Их поддерживал пример капитана.
В море уже выбросили шестьдесят бочонков с порохом, но оставалось еще триста.
Огонь неумолимо приближался к констапельской; находившиеся там моряки покинули пороховой погреб, хотя было ясно, что и в другом месте спастись не удастся; ощутив потребность в воздухе и просторе, какую человек испытывает в самые опасные минуты, они устремились на палубу с криком: «Порох! Порох!»
К этому времени на судне еще оставалось сто девятнадцать человек.
Бонтеку находился рядом с большим люком; в поле его зрения оказались шестьдесят три человека, черпавшие воду.
Он обернулся на крики, увидел этих людей, бледных, растерянных, дрожащих и, поняв, что все пропало, воздел руки к Небу и воскликнул:
— Великий Боже! Сжалься надо мной!
Он не успел договорить последнего слова, как судно со страшным треском раскололось, извергая пламя, словно кратер вулкана; капитан и все, кто его окружал, в одно мгновение исчезли, разбросанные в пространстве вместе с пылающими обломками «Ньив-Хорна».
«Взлетев на воздух, — сообщает сам Бонтеку, повествуя об этом ужасном событии, — я сохранил не только полное самообладание, но и искорку надежды в глубине сердца.
Я почувствовал, что вынырнул и оказался посреди обломков судна, разлетевшегося на тысячу кусков, в окружении пламени и дыма.
В этом положении мужество мое возросло; мне показалось, что я стал другим человеком. Я осмотрелся кругом и увидел справа от себя грот-мачту, а слева — фок-мачту. Я добрался до ближайшей из них — ею оказалась грот-мачта, — уцепился за нее и, с отчаянием в сердце глядя на все эти жалкие предметы, что плавали вокруг, воскликнул с тяжелым вздохом:
“О Боже! Возможно ли, что этот прекрасный корабль погиб, подобно Содому и Гоморре!”»
Немногие люди — читатели с этим согласятся — имели счастье написать строки, подобные тем, которые мы только что привели.

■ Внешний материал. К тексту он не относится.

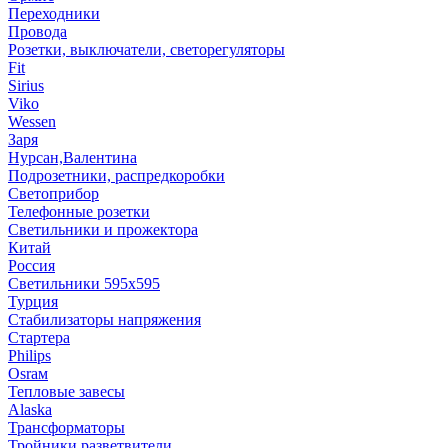
Переходники
Провода
Розетки, выключатели, светорегуляторы
Fit
Sirius
Viko
Wessen
Заря
Нурсан,Валентина
Подрозетники, распредкоробки
Светоприбор
Телефонные розетки
Светильники и прожектора
Китай
Россия
Светильники 595х595
Турция
Стабилизаторы напряжения
Стартера
Philips
Оsrам
Тепловые завесы
Alaska
Трансформаторы
Тройники,разветвители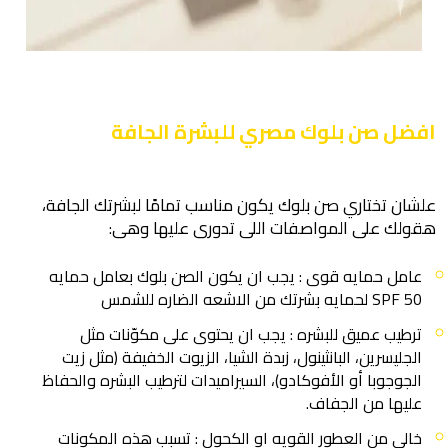
افضل صن بلوك مصري للبشرة الجافة
علشان تختاري صن بلوك يكون مناسب تمامًا لبشرتك الجافة،
هقولك على المواصفات اللى تدورى عليها وهى
:
عامل حمايه قوى : يجب ان يكون الصن بلوك بعامل حمايه
SPF 50 لحمايه بشرتك من الاشعه الضاره للشمس
ترطيب عميق للبشره : يجب ان يحتوى على مكوّنات مثل
الجليسرين، البانثينول، زبدة الشيا، الزيوت الخفيفة (مثل زيت
الجوجوبا أو الأفوكادو)، السيراميدات لترطيب البشره والحفاظ
عليها من الجفاف.
خالى من العطور القويه او الكحول : تسبب هذه المكونات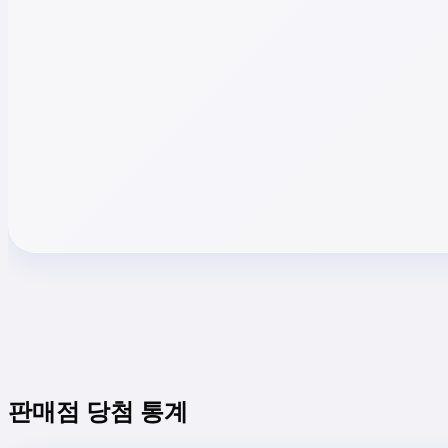
판매점 당첨 통계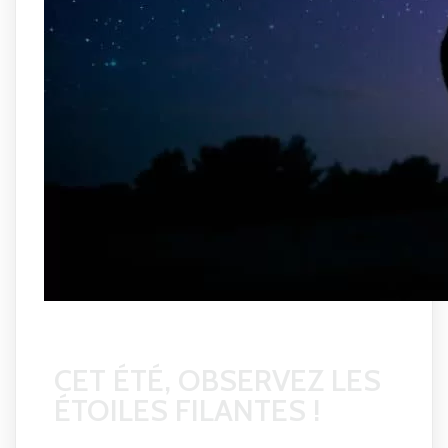
CET ÉTÉ, OBSERVEZ LES
ÉTOILES FILANTES
!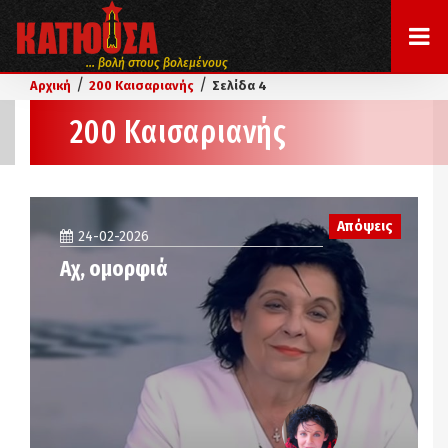
... βολή στους βολεμένους
/
/
Αρχική
200 Καισαριανής
Σελίδα 4
200 Καισαριανής
Απόψεις
24-02-2026
Αχ, ομορφιά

Однако Бонтеку был не единственным, кто уцелел в этом бедствии.
Едва он ухватился за мачту, едва произнес приведенные нами слова, как увидел, что волна расступилась и на поверхности воды появился молодой человек, казалось вышедший из морских глубин.

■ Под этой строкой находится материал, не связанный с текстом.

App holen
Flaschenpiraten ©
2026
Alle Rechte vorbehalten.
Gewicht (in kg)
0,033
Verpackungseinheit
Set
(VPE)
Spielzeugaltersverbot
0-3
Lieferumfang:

Он огляделся, заметил кусок волнореза в нескольких саженях от себя, энергично подплыл к нему, уцепился за него и, подняв над водой не только голову, но и грудь, воскликнул:
— О! Слава Богу! Я еще на этом свете!
Бонтеку не мог поверить своим глазам, но, когда до него донеслись эти слова, в свою очередь воскликнул:
— О! Значит, здесь есть еще один живой человек, кроме меня?
— Да! Да! Я здесь! — ответил молодой человек.
— Кто ты?
— Герман Ван Книфёзен.
Бонтеку, сделав усилие, приподнялся над волнами и в самом деле узнал моряка.
Рядом с молодым человеком плавала небольшая мачта, и, поскольку та, за которую держался капитан, беспрестанно перекатывалась и переворачивалась, что очень утомляло его, он сказал:
— Герман, подтолкни ко мне этот обломок; я лягу на него и стану толкать его к тебе, чтобы нам вместе попытать счастья.
— Ах, капитан, это вы! — сказал юноша. — Как я рад!
И матрос, невредимый и полный сил, хотя он только что взлетел на воздух, а потом ушел под воду, подтолкнул кусок дерева к Бонтеку, чтобы тот ухватился за него.
Он успел вовремя: капитан был так разбит — спина ушиблена, а голова пробита в двух местах, — что сам он не смог бы добраться до этого обломка.
Лишь тогда Бонтеку почувствовал, в каком он тяжелом состоянии: ему казалось, что тело его представляет собой одну сплошную рану; боль охватила его с такой силой, что он внезапно перестал видеть и слышать.
— Ко мне, Герман! — вскричал он. — Мне кажется, я умираю!
Герман удержал его, не дав соскользнуть в воду, уложил на волнорез и через несколько минут с радостью увидел, что капитан снова открыл глаза.
Прежде всего его взгляд устремился в небо, затем опустился к поверхности воды: оба они, капитан и юноша, искали глазами то, о чем ни тот ни другой не вспомнили в первую секунду, — шлюпку и лодку.
И они их увидели, но на расстоянии, показавшемся им огромным.
Наступил вечер.
— Увы! Бедный мой друг, — сказал Бонтеку Герману, — я думаю, нам почти не на что больше надеяться. Уже поздно, солнце опускается за горизонт. Невозможно — во всяком случае для меня — продержаться всю ночь на воде. Так вознесем наши сердца к Господу и попросим его о спасении, полностью смирившись с его волей.
Главный урок той книги, которую мы пишем, заключается вовсе не в том, что из нее можно узнать что-то новое о географии, познакомиться с неведомыми странами и чужими обычаями; нет, в ней можно найти великую истину, осеняющую нас в минуты величайшей опасности: когда наступает час испытаний, человек обращается к Богу столь же неминуемо, как поворачивается к полюсу магнитная стрелка — та, что направляла теперь уже не существующий корабль.
Они оба стали молиться. Два одиноких человека посреди океана, не имеющие другой опоры, кроме обломков, настолько погрузились в смирение перед Создателем, что забыли обо всем, вплоть до опасности, от которой просили у Господа избавления.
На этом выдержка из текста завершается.